Definitive chemoradiotherapy (CRT) is the primary treatment option for non-metastatic anal squamous cell carcinoma (ASCC). In general, treatment outcomes are good but relapse occurs in up to 40% of all patients. In order to effectively improve outcomes for patients with worse prognosis easily assessable biomarkers are needed to select patients for treatment escalation or de-escalation strategies.

The role of the immune system and inflammation in cancer progression has been elucidated in recent decades and gains more attention as more substances that specifically target pathways of the immune system become available. The prognostic impact of inflammation associated blood cells like leukocytes or neutrophils has been reported in ASCC and other malignancies as well. Recently, the ratio of CRP and albumin (CAR) was studied in several malignancies and a high CAR was associated with worse prognosis in head and neck squamous cell carcinomas, bladder cancer, esophageal cancer and others.

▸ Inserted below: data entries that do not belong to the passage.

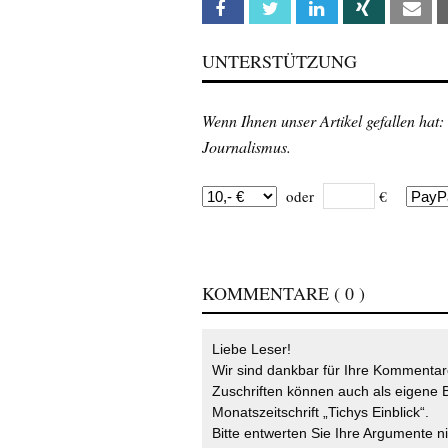
Facebook
Twitter
Linkedin
Xing
Em
UNTERSTÜTZUNG
Wenn Ihnen unser Artikel gefallen hat:
Journalismus.
oder
€
KOMMENTARE
( 0 )
Liebe Leser!
Wir sind dankbar für Ihre Kommentare
Zuschriften können auch als eigene B
Monatszeitschrift „Tichys Einblick“.
Bitte entwerten Sie Ihre Argumente n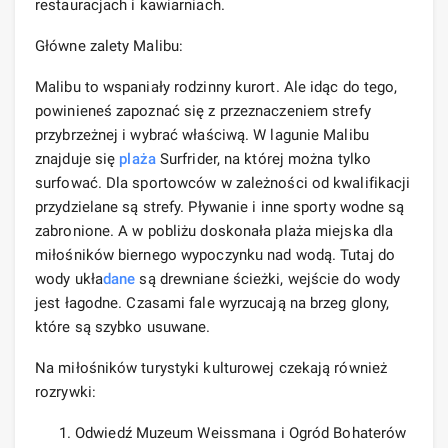
restauracjach i kawiarniach.
Główne zalety Malibu:
Malibu to wspaniały rodzinny kurort. Ale idąc do tego,
powinieneś zapoznać się z przeznaczeniem strefy
przybrzeżnej i wybrać właściwą. W lagunie Malibu
znajduje się
plaża
Surfrider, na której można tylko
surfować. Dla sportowców w zależności od kwalifikacji
przydzielane są strefy. Pływanie i inne sporty wodne są
zabronione. A w pobliżu doskonała plaża miejska dla
miłośników biernego wypoczynku nad wodą. Tutaj do
wody ukła
dane
są drewniane ścieżki, wejście do wody
jest łagodne. Czasami fale wyrzucają na brzeg glony,
które są szybko usuwane.
Na miłośników turystyki kulturowej czekają również
rozrywki:
Odwiedź Muzeum Weissmana i Ogród Bohaterów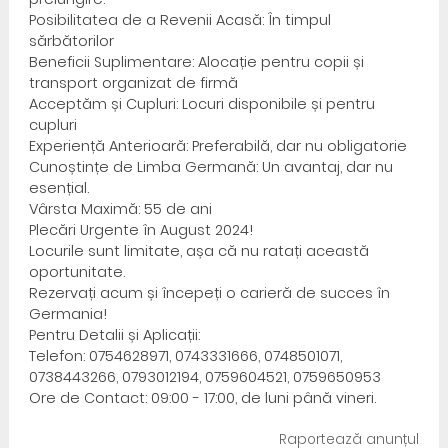
Posibilitatea de a Revenii Acasă: În timpul
sărbătorilor
Beneficii Suplimentare: Alocație pentru copii și
transport organizat de firmă
Acceptăm și Cupluri: Locuri disponibile și pentru
cupluri
Experiență Anterioară: Preferabilă, dar nu obligatorie
Cunoștințe de Limba Germană: Un avantaj, dar nu
esențial.
Vârsta Maximă: 55 de ani
Plecări Urgente în August 2024!
Locurile sunt limitate, așa că nu ratați această
oportunitate.
Rezervați acum și începeți o carieră de succes în
Germania!
Pentru Detalii și Aplicații:
Telefon: 0754628971, 0743331666, 0748501071,
0738443266, 0793012194, 0759604521, 0759650953
Ore de Contact: 09:00 - 17:00, de luni până vineri.
Raportează anunțul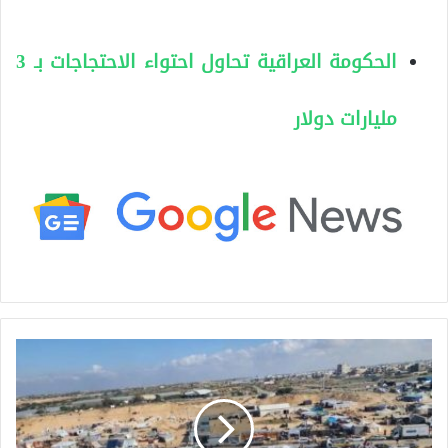
الحكومة العراقية تحاول احتواء الاحتجاجات بـ 3
مليارات دولار
غ
ز
ة
ع
ل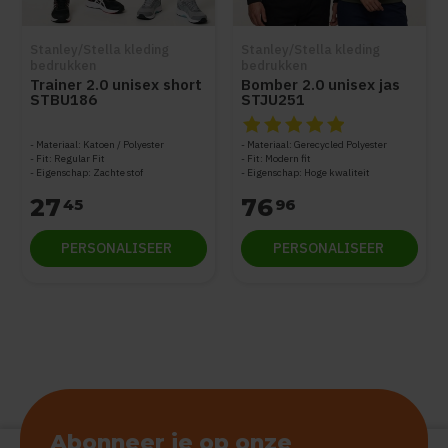
Stanley/Stella kleding
Stanley/Stella kleding
bedrukken
bedrukken
Trainer 2.0 unisex short
Bomber 2.0 unisex jas
STBU186
STJU251
De beoordeling van dit produc
Materiaal: Katoen / Polyester
Materiaal: Gerecycled Polyester
Fit: Regular Fit
Fit: Modern fit
Eigenschap: Zachte stof
Eigenschap: Hoge kwaliteit
27
76
45
96
PERSONALISEER
PERSONALISEER
Abonneer je op onze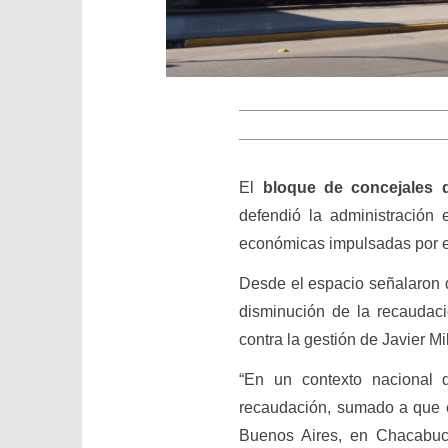
El
bloque de concejales 
defendió la administració
económicas impulsadas por el
Desde el espacio señalaron q
disminución de la recaudaci
contra la gestión de Javier Mi
“En un contexto nacional 
recaudación, sumado a que e
Buenos Aires, en Chacabuco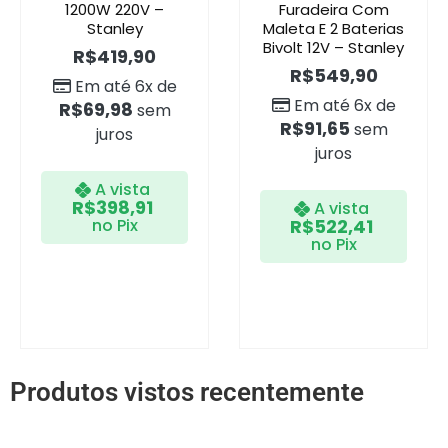
1200W 220V –
Furadeira Com
Stanley
Maleta E 2 Baterias
Bivolt 12V – Stanley
R$
419,90
R$
549,90
Em até 6x de
Em até 6x de
R$
69,98
sem
R$
91,65
sem
juros
juros
A vista
R$
398,91
A vista
no Pix
R$
522,41
no Pix
Produtos vistos recentemente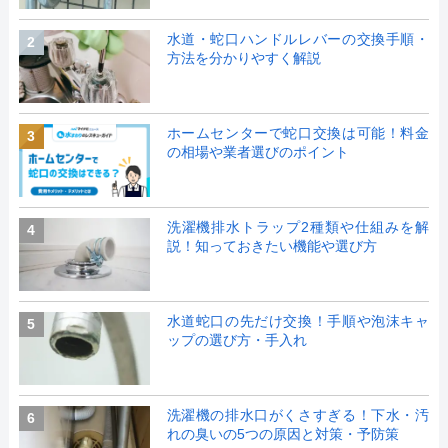
水道・蛇口ハンドルレバーの交換手順・
2
方法を分かりやすく解説
ホームセンターで蛇口交換は可能！料金
3
の相場や業者選びのポイント
洗濯機排水トラップ2種類や仕組みを解
4
説！知っておきたい機能や選び方
水道蛇口の先だけ交換！手順や泡沫キャ
5
ップの選び方・手入れ
洗濯機の排水口がくさすぎる！下水・汚
6
れの臭いの5つの原因と対策・予防策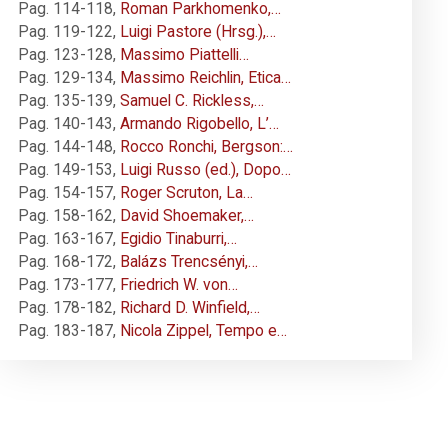
Pag. 114-118
,
Roman Parkhomenko,…
Pag. 119-122
,
Luigi Pastore (Hrsg.),…
Pag. 123-128
,
Massimo Piattelli…
Pag. 129-134
,
Massimo Reichlin, Etica…
Pag. 135-139
,
Samuel C. Rickless,…
Pag. 140-143
,
Armando Rigobello, L’…
Pag. 144-148
,
Rocco Ronchi, Bergson:…
Pag. 149-153
,
Luigi Russo (ed.), Dopo…
Pag. 154-157
,
Roger Scruton, La…
Pag. 158-162
,
David Shoemaker,…
Pag. 163-167
,
Egidio Tinaburri,…
Pag. 168-172
,
Balázs Trencsényi,…
Pag. 173-177
,
Friedrich W. von…
Pag. 178-182
,
Richard D. Winfield,…
Pag. 183-187
,
Nicola Zippel, Tempo e…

In this study we examined a possible new prognostic marker for patients with ASCC that is easily available.

Material and Methods

We identified 126 patients with ASCC that were treated with standard chemoradiotherapy at our department with available baseline blood parameters. CRP to albumin ratio was calculated by dividing baseline CRP through baseline albumin levels. Associations with clinicopathology parameters were evaluated and the prognostic impact of CAR was tested using univariate cox regression analysis. In order to dichotomize patients in high and low risk groups we used maximally selected rank statistics for disease-free survival (DFS) using the R maxstat package.

Results

After a median follow-up of 34 months, the 3-year locoregional control rate (LRC) and disease-free survival (DFS) was 84% and 78%, respectively. Advanced T-stage and male gender was associated with a higher baseline CAR (p < 0.001, p < 0.01, respectively). Using the log transformed CAR we found a significant association of CAR with distant metastasis free survival (DMFS, HR: 1.31, p= 0.016), DFS (HR: 1.22, p= 0.019) and OS (HR: 1.35, p<0.01) but not LRC. Using the calculated cutoff of 0.117, a high CAR was also associated with worse LRC (p=0.004), DMFS (p=0.01), DFS (p=0.003) and OS (p=0.002). In a multivariate cox regression model, including T-Stage, N-Stage and dichotomized CAR, only N-stage and CAR were significantly associated with worse DFS, whereas only CAR remained significant for LRC. 

Conclusion

Elevated CAR indicates inflammation and poor nutritional status and both these factors can promote tumor progression. Baseline CAR could become a new and cheap biomarker to stratify patients with ASCC to investigate new treatment strategies. Prospective validation of these and other described biomarkers is certainly needed.